Now with the silver-hair and global reputation befitting an elder statesman of the Australian marine industry, this old salt can reflect on the success of the show, and the renaissance of boatbuilding.
“30 years is definitely a great achievement – to have seen out the lean years of industry contraction and now to be enjoying a positive mood with the industry in a good place really helps us celebrate the anniversary,” Jenkins says.
“The show has followed the fortunes of the industry over the years, helping people rally through the hard times and now things are starting to boom with export sales up.”
Having stepped back from his main organising role several years ago, these days Jenkins helms Superyacht Australia.

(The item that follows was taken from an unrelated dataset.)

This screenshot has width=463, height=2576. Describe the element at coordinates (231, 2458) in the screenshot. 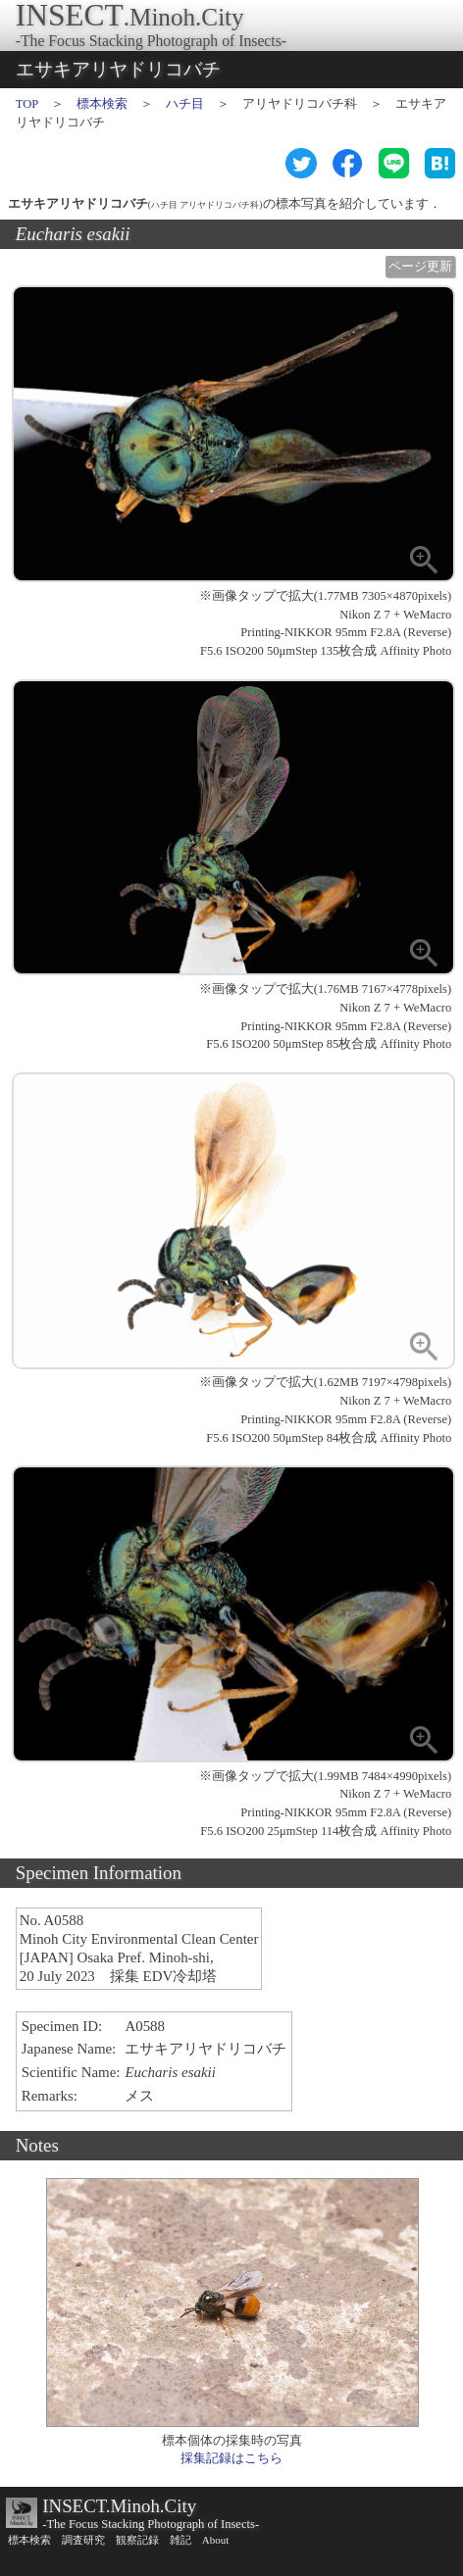

I see `採集記録はこちら` at that location.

The Superyacht and Marine Export Conference (ASMEX) is aligned with SCIBS and held at InterContinental Sanctuary Cove Resort from May 21 to 23, demonstrating the value of the show for B2B marine trade.
The upper echelon of the industry, superyachts (over 100ft) is seeing slow growth in the number of vessels cruising Australian waters, and Jenkins believes the value of the prestigious segment could double through the relaxation of import duties.

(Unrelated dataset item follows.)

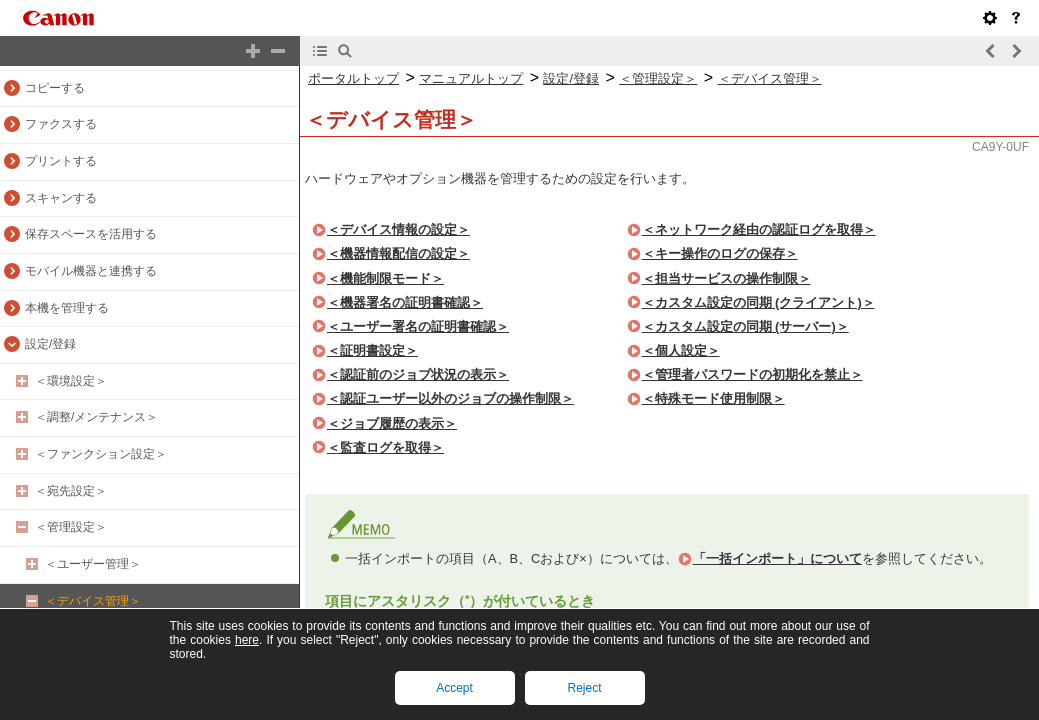 The height and width of the screenshot is (720, 1039). I want to click on ＜ファンクション設定＞, so click(101, 454).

“We’re working on that with the Australian government and we’re hopeful – we know that it would have an immediate and substantial positive impact as it recently did in Fiji.”
Even with the status-quo, the city’s re-fit yards which service yachts are securing bookings through until the end of the year, while local boat manufacturers have healthy order books extending out to 12 months.
SCIBS will feature the world launches of two new luxury vessels from Gold Coast manufacturers – the Maritimo X60, which promises to be a world-first in its motoryacht class, and the sporty Riviera 395 SUV.
Boating industry legend and founder of Maritimo Bill Barry-Cotter was among the first exhibitors at the inaugural event and remains one it’s strongest supporters.
“We’ve been involved from the outset and I believe it is the best boat show when you consider all its elements, including the location and all that Sanctuary Cove has to offer visitors,” Barry-Cotter says.
Superior Jetties CEO John Hogan is another foundation SCIBS exhibitor and will also be celebrating 30 years in operation next year, having carved out a global reputation for floating solutions for marina construction, floating pontoons, jet ski docks and boat lifts.
“It has grown to have more lifestyle impact with cars, leisure products, food and boutique shopping all playing a part of The Marine Village atmosphere that makes it one of the world’s great boat shows,” Hogan says.
And further demonstrating the breadth and longevity of the industry, ATL Composites are also marking three decades on the Gold Coast and make epoxy resins, structural adhesives and other composite materials used by the marine, architectural, sports and automotive markets.
ATL’s Lorraine Murray says they’ve diversified and grown beyond the marine industry over the years, and are pleased to see their Australian boat-building customers now in good stead because of their quality products compared to lower cost imports.
“We have enjoyed steady expansion in Australia for 38 years and our product range is now used, and distributed, throughout Asia and Europe,” Murray says.
As for the future, Hasser welcomes increasing innovations in fuel efficiencies by boat manufacturers and also predicts growth in Air B&B style boat sharing to enable more people to get out on the on water.
And Jenkins, who was responsible for taking the show to the world, believes recent Gold Coast Commonwealth Games exposure will provide a lure for people to visit and fall in love with the water lifestyle.
“Fundamentally nothing has changed since the beginning – when people come to the Gold Coast they experience a real desire to get out on the water and this emotional connection is as strong as ever, all the way from canoes to super yachts.”